Businesses will need to pay attention to the handling and storage of chatbot data, as well as being on guard against phishing where chatbot conversations get hijacked by hackers and users are tricked into divulging personal information.

For businesses making their forays into chatbots, the Facebook Messenger platform may be a “better idea” given that the social media giant has its own security defences such as end-to-end encryption and user authentication, Mr Jarvis added.

But businesses that Channel NewsAsia spoke to said they already have safeguards in place.

“It is our utmost commitment to protect our customers’ data privacy,” said Mr Ghose from Philips Lighting. “Behind the scenes, our team performs daily maintenance on the system to ensure that no irregular behaviour or security lapse goes unchecked.”

For La Belle Couture, while it may not have the in-house expertise of a large corporation, it has deployed its chatbot on encrypted channels and teamed up with an external cybersecurity firm. Internally, it practices “common sense” cyber hygiene practices like changing passwords frequently and storing its data in a secured cloud-based server, said Ms Teo.

Screenscrab of Goldheart's chatbot
Goldheart Jewelry's chatbot, available on Facebook Messenger, handles queries ranging from branch locations, ongoing promotions to facts on jewellery. 


But apart from hackers, businesses are also watching out for users who chat up their bots given instances when the self-learning technical capabilities of these chatbots go awry.

For instance, Microsoft’s Twitter bot Tay ended up spewing abuse to followers within a matter of hours as it repeated back insults hurled its way by other Twitter users. Meanwhile, IKEA pulled the plug on its virtual assistant in 2016 citing “stupid questions” from users, with nearly half being sex-related, according to a BBC report.

To prevent this, La Belle Couture has disabled the “small-talk” function in its chatbot.

Other companies said they welcome users to engage with its bots conversationally. However, to avoid any misuse, Philips Lighting said its chatbot will “redirect the conversation to more relevant or appropriate topics.”

Over at Goldheart, Bling received its fair share of random messages, including “Who is my mother?” and “My girlfriend just left me”, within the first week of its launch.
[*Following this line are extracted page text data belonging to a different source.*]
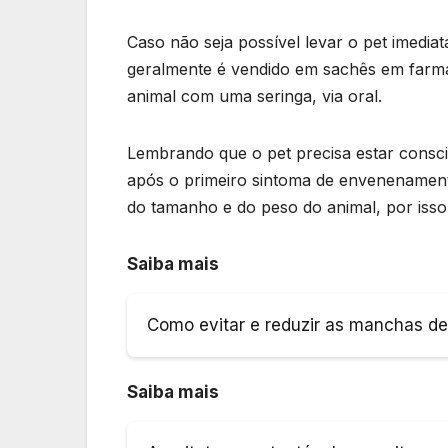
Caso não seja possível levar o pet imediat
geralmente é vendido em sachês em farmác
animal com uma seringa, via oral.
Lembrando que o pet precisa estar conscie
após o primeiro sintoma de envenenament
do tamanho e do peso do animal, por isso
Saiba mais
Como evitar e reduzir as manchas de 
Saiba mais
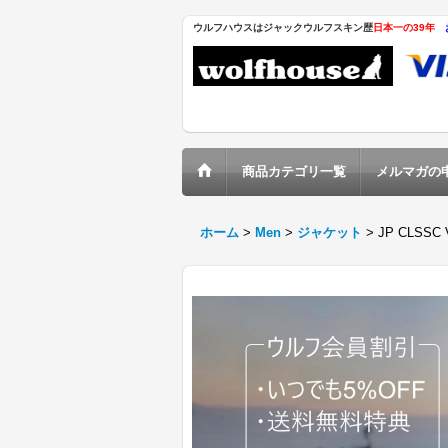
ウルフハウスはジャックウルフスキン歴
日本一の39年
商品カテゴリ一覧
メルマガの
ホーム
>
Men
>
ジャケット
>
JP CLSSC 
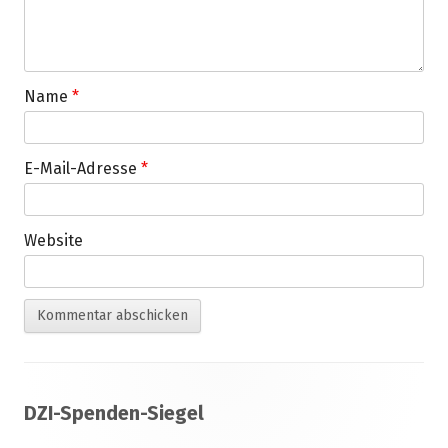
Name
*
E-Mail-Adresse
*
Website
Footer
DZI-Spenden-Siegel
Inhalt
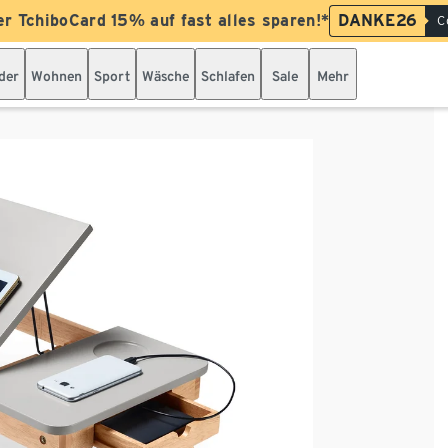
er TchiboCard 15% auf fast alles sparen!*
DANKE26
C
der
Wohnen
Sport
Wäsche
Schlafen
Sale
Mehr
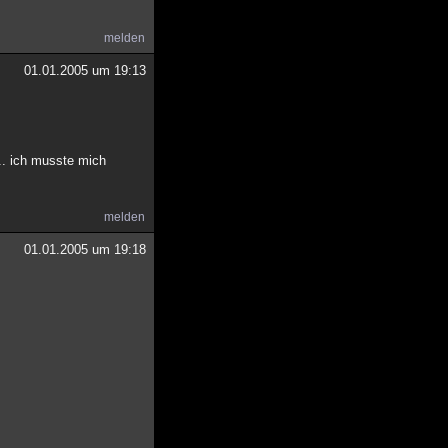
melden
01.01.2005 um 19:13
.. ich musste mich
melden
01.01.2005 um 19:18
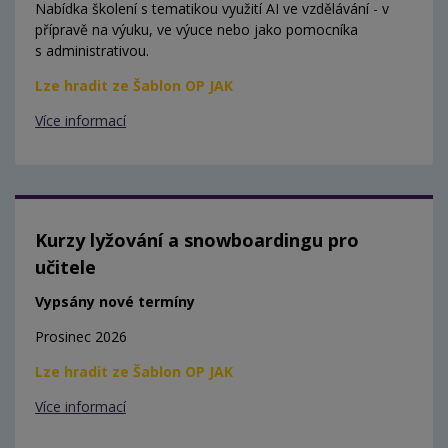
Nabídka školení s tematikou využití AI ve vzdělávání - v
přípravě na výuku, ve výuce nebo jako pomocníka
s administrativou.
Lze hradit ze Šablon OP JAK
Více informací
Kurzy lyžování a snowboardingu pro
učitele
Vypsány nové termíny
Prosinec 2026
Lze hradit ze Šablon OP JAK
Více informací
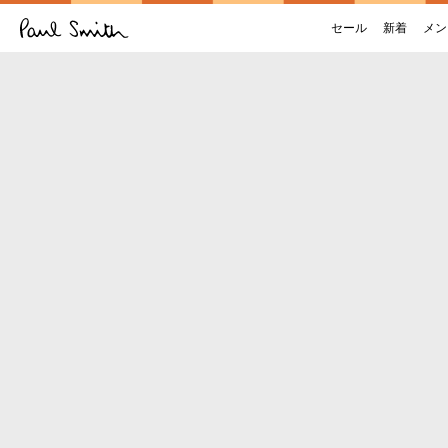
セール
新着
メン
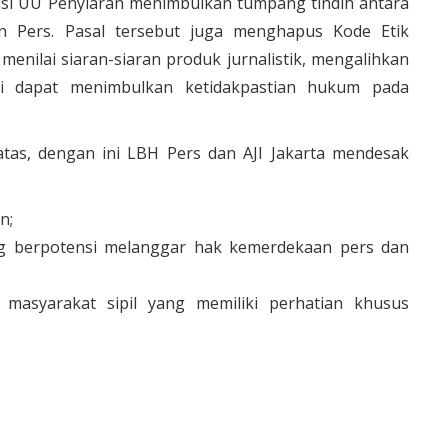
revisi UU Penyiaran menimbulkan tumpang tindih antara
Pers. Pasal tersebut juga menghapus Kode Etik
menilai siaran-siaran produk jurnalistik, mengalihkan
ni dapat menimbulkan ketidakpastian hukum pada
atas, dengan ini LBH Pers dan AJI Jakarta mendesak
n;
ng berpotensi melanggar hak kemerdekaan pers dan
asyarakat sipil yang memiliki perhatian khusus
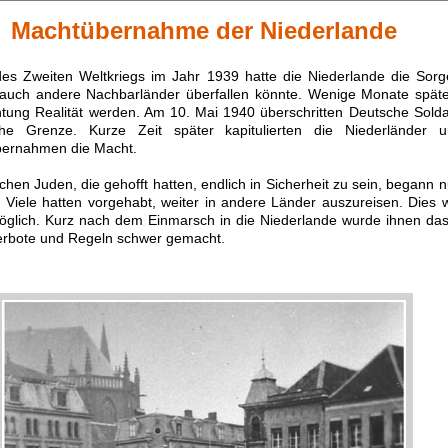
Machtübernahme der Niederlande
des Zweiten Weltkriegs im Jahr 1939 hatte die Niederlande die Sorg
auch andere Nachbarländer überfallen könnte. Wenige Monate später
htung Realität werden. Am 10. Mai 1940 überschritten Deutsche Solda
sche Grenze. Kurze Zeit später kapitulierten die Niederländer 
bernahmen die Macht.
chen Juden, die gehofft hatten, endlich in Sicherheit zu sein, begann 
. Viele hatten vorgehabt, weiter in andere Länder auszureisen. Dies 
öglich. Kurz nach dem Einmarsch in die Niederlande wurde ihnen da
Verbote und Regeln schwer gemacht.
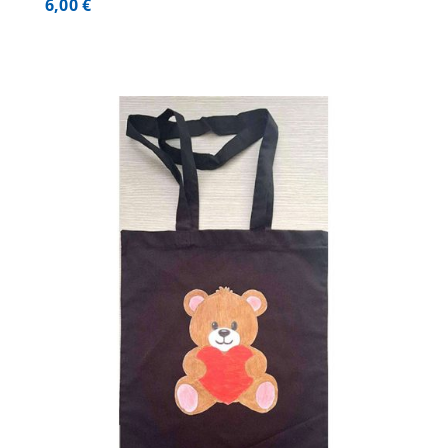
6,00
€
Despite that, Ms Tan said data collected thus far from the chatbot has been “healthy” as the majority of the users remain “serious consumers”. But Bling, which may have transaction capabilities added to it in the future, remains a work in progress.

“Even though Bling replied ‘Oops, can you give me more details?’ to the user who typed “My girlfriend just left me”, she’s actually not smart enough for these yet. For example, if someone asks her for the price of a certain product that is not a proposal ring, she may direct the user to a human representative because she doesn’t have that rich amount of data in her yet.”

Ms Tan added: “Chatbot is not like a mobile app that you can update at certain intervals. We need to keep inputting data to help her grow; it’s a continuous process but we will get there.”